## Task details
Below are the records; extract from them the line containing "Елена Смирнова" to the line containing "передаваемых отходов", both lines included, exactly and with no pictures.
* * * * *
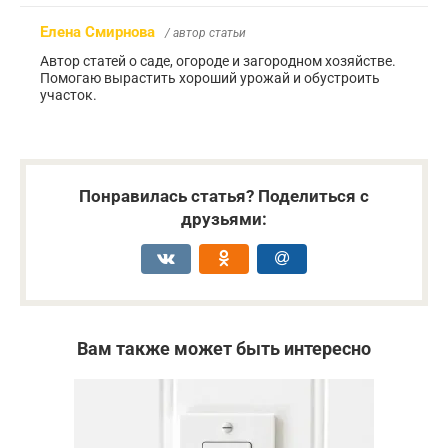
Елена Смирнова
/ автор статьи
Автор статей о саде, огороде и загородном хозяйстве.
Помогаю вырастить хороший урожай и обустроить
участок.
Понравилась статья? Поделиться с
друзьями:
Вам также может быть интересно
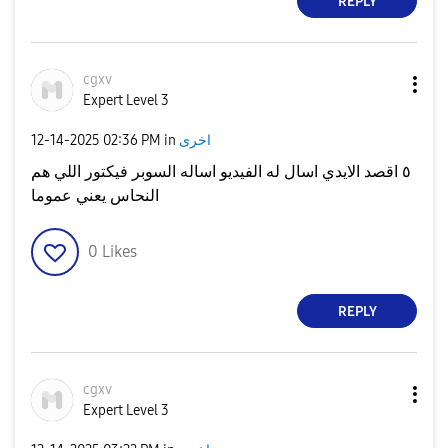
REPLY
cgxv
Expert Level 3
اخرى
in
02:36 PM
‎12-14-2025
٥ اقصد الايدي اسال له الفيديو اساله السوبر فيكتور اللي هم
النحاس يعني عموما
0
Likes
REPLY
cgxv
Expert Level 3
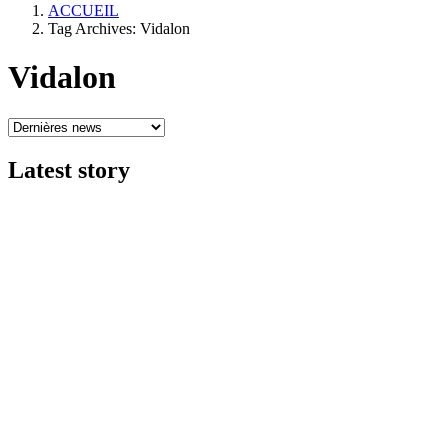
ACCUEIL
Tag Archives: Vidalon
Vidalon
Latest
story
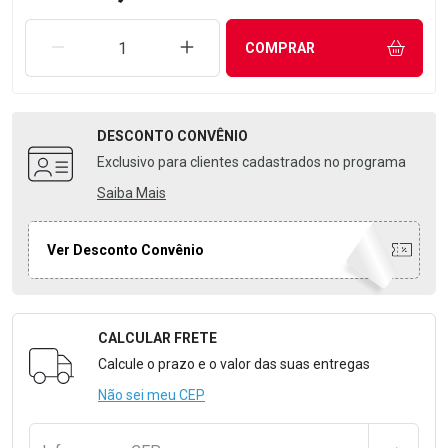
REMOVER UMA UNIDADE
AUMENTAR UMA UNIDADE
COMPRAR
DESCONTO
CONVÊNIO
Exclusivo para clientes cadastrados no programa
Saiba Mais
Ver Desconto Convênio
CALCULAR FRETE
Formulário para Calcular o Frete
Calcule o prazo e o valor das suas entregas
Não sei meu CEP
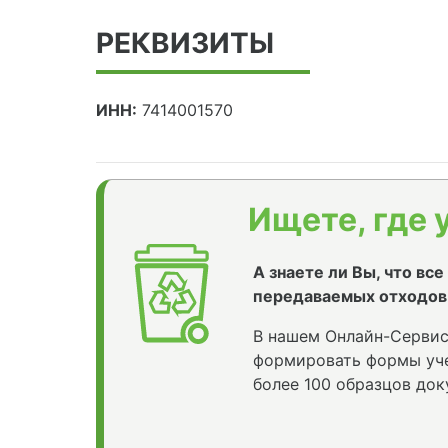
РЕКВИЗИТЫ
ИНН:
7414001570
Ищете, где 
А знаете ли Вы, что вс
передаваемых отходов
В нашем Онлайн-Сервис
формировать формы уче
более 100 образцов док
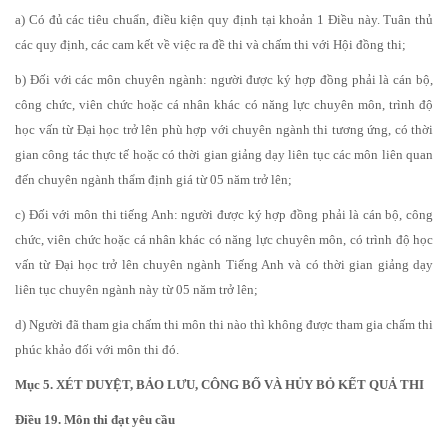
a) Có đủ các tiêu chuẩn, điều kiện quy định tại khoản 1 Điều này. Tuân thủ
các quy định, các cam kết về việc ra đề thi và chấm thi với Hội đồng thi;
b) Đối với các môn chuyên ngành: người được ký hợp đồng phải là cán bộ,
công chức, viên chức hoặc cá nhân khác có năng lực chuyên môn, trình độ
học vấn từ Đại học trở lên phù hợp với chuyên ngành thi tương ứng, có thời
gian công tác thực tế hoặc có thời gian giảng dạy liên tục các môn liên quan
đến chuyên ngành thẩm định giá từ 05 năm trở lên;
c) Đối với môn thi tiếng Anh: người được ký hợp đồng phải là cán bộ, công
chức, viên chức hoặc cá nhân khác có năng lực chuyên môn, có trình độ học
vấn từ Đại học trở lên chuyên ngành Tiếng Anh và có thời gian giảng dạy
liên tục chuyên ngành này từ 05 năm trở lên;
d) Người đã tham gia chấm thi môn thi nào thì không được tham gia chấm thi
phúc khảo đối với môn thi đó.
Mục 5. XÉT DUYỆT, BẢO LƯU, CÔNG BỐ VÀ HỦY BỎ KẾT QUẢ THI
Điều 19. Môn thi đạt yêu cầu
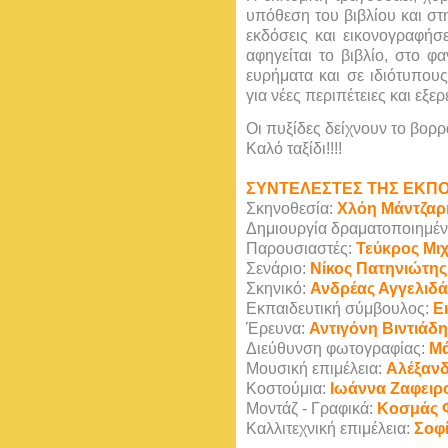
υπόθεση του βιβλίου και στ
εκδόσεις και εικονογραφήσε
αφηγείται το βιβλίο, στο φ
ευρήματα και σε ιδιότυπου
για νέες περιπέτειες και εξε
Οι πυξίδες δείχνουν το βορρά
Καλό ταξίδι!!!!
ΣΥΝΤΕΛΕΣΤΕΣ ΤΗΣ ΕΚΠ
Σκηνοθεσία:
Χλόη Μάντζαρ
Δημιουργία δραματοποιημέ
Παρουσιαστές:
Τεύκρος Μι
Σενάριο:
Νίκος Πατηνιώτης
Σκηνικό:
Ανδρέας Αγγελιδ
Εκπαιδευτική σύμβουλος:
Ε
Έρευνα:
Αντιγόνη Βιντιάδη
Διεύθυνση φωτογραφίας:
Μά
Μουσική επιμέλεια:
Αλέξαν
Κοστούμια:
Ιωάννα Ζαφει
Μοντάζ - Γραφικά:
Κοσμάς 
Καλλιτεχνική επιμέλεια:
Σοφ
* * * * *
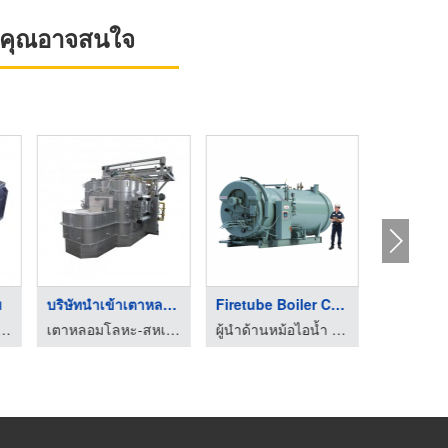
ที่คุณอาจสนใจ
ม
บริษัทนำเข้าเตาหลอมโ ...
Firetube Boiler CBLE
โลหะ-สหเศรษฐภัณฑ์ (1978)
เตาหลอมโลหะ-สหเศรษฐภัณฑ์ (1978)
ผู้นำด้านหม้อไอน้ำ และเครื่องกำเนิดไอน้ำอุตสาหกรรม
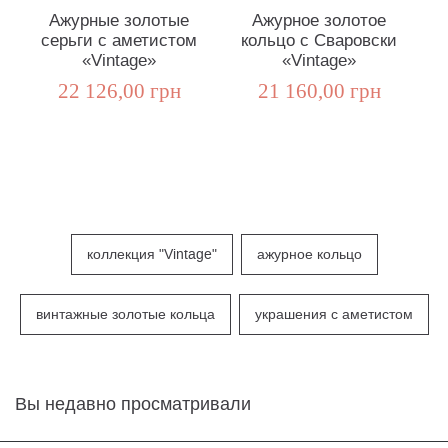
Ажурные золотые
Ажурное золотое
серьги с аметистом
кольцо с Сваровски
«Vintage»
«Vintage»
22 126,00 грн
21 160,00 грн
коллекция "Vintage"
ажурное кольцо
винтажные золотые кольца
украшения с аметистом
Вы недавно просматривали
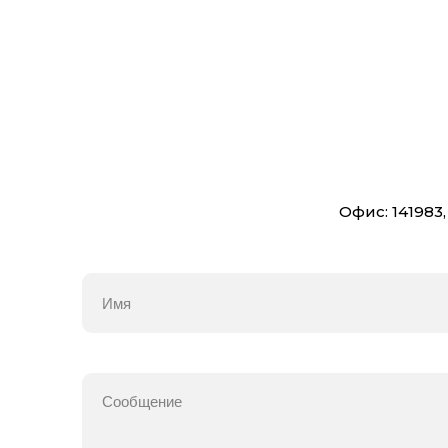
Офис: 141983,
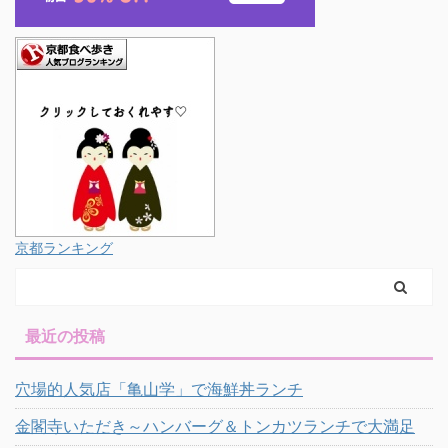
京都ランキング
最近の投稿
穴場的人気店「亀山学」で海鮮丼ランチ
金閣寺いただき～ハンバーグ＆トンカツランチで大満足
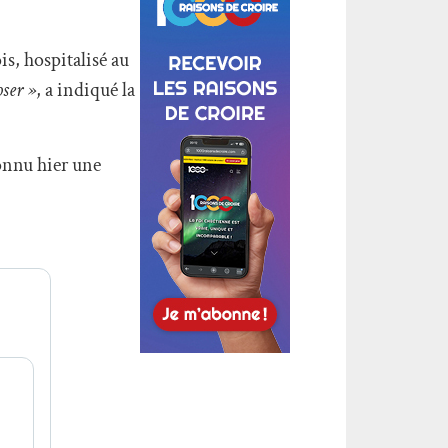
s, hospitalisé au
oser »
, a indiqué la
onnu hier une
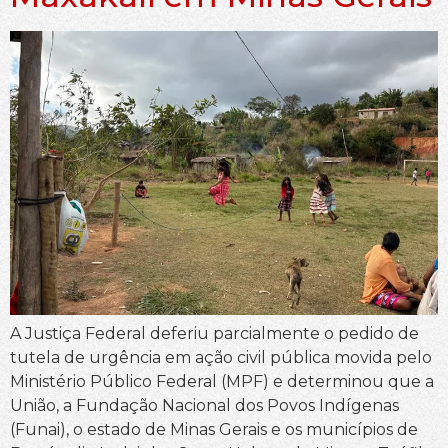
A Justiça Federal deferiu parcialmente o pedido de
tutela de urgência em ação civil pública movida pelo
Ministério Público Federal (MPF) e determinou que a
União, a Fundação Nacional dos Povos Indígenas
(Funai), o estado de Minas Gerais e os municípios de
* * * * *
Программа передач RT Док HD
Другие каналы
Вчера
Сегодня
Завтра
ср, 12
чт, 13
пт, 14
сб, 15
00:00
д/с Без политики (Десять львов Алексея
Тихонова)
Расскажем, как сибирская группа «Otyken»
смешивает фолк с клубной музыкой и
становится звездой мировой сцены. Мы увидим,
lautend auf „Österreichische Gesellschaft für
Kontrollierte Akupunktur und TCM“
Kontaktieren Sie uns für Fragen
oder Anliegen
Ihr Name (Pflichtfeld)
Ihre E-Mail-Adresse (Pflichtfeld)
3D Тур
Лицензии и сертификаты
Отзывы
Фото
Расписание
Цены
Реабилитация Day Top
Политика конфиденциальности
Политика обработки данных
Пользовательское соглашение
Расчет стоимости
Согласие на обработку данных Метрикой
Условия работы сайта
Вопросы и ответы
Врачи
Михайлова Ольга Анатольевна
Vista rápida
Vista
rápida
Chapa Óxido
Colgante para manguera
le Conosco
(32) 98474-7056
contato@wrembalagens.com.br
* * * * *
## Response to the exercise
Елена Смирнова
/ автор статьи
Автор статей о саде, огороде и загородном хозяйстве.
Помогаю вырастить хороший урожай и обустроить
участок.
Понравилась статья? Поделиться с
друзьями:
Вам также может быть интересно
REPLY
cgxv
Expert Level 3
اخرى
in
02:36 PM
‎12-14-2025
٥ اقصد الايدي اسال له الفيديو اساله السوبر فيكتور اللي هم
النحاس يعني عموما
0
Likes
REPLY
cgxv
Expert Level 3
ACCUEIL
Tag Archives: Vidalon
Vidalon
Latest
story
REMOVER UMA UNIDADE
AUMENTAR UMA UNIDADE
COMPRAR
DESCONTO
CONVÊNIO
Exclusivo para clientes cadastrados no programa
Saiba Mais
Ver Desconto Convênio
CALCULAR FRETE
Formulário para Calcular o Frete
Calcule o prazo e o valor das suas entregas
Não sei meu CEP
РЕКВИЗИТЫ
ИНН:
7414001570
Ищете, где 
А знаете ли Вы, что вс
передаваемых отходов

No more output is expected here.